During the microscopic examination of multicolored PDAC mIHC WSIs, what one commonly observes is a fascinating distribution of classical DAB brown-stained K17+ PDAC cells in close proximity to an abundance of black-silver colored CD16+ myeloid cells (e.g. macrophages) with variably interspersed purple colored CD3 + CD8+ T-cells, teal colored CD3 + CD4+ T-cells, and yellow CD3 + CD4-CD8- T-cells. We also have observed that red colored CD20+ B-cells are usually rare in the immune infiltrate associated with PDAC tumor cells, but present in lymphoid aggregates much further away. After histologic review, we utilized our suite of methods to perform spatial analyses in an effort to evaluate the feasibility of quantitatively describing the immune landscape in our PDAC mIHC study. The spatial analyses show how the TME of these PDACs is rich in myeloid cells with a relative dearth of T-cells and B-cells. We also gained insight into patterns of distribution of the three different populations of T-cells. Interestingly, we observed that a significant proportion of the yellow CD3 + CD4-CD8- T-cells may actually represent NK/T-cells, gamma-delta T-cells, or immature T-cells, which can be used to guide other studies.

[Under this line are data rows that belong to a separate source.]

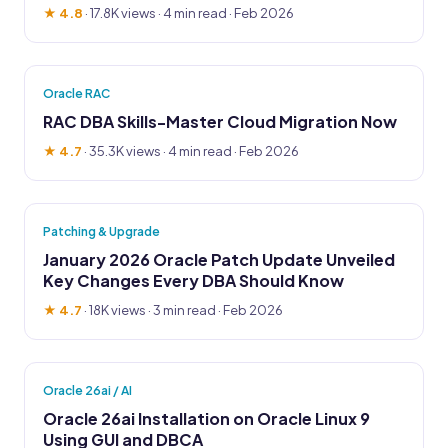
★ 4.8
·
17.8K views
· 4 min read · Feb 2026
Oracle RAC
RAC DBA Skills-Master Cloud Migration Now
★ 4.7
·
35.3K views
· 4 min read · Feb 2026
Patching & Upgrade
January 2026 Oracle Patch Update Unveiled
Key Changes Every DBA Should Know
★ 4.7
·
18K views
· 3 min read · Feb 2026
Oracle 26ai / AI
Oracle 26ai Installation on Oracle Linux 9
Using GUI and DBCA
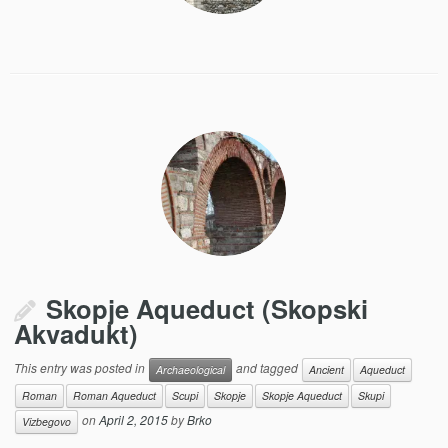
Skopje Aqueduct (Skopski
Akvadukt)
This entry was posted in
and tagged
Archaeological
Ancient
Aqueduct
Roman
Roman Aqueduct
Scupi
Skopje
Skopje Aqueduct
Skupi
on
April 2, 2015
by
Brko
Vizbegovo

We are eager to explore whether increasing the size of the cohort will allow us to determine if these patterns are conserved across different cases of PDAC. Furthermore, we are examining the relationship of the spatial patterns of distributions of their different immune cell types with survival data to identify potential prognostic biomarkers. We are also engaged in ongoing studies that are applying these deep learning analytic methods across a much larger cohort of PDAC mIHC WSIs. Future work will also evaluate the relationships between different types of immune cells beyond tumor immune interactions in an effort to better understand cancer immunology.

Conclusions

We developed a suite of deep learning tools that can be used to create customizable analytic pipelines to analyze mIHC WSIs with good overall performance in a scalable manner. This suite of tools can be reliably implemented to perform cell detection and classification to explore near limitless combinations of multiple IHC biomarkers in one tissue section. To provide a proof of concept, we presented a novel technique to utilize these computational deep learning analyses to enumerate and characterize the spatial distributions of different types of cells in the TME of selected PDAC mIHC WSIs. Since advances in immunotherapy will likely coincide with increased clinical interest in the functional immune status of TME, we believe that these novel deep learning methods complement the adoption of digital pathology and the potential to deploy mIHC for diagnostic testing of cancer tissue specimens. Thus, we hope that these methods facilitate more widespread adoption of mIHC to support precision medicine and accelerate the discovery of biomarkers that can help predict prognosis and guide treatment.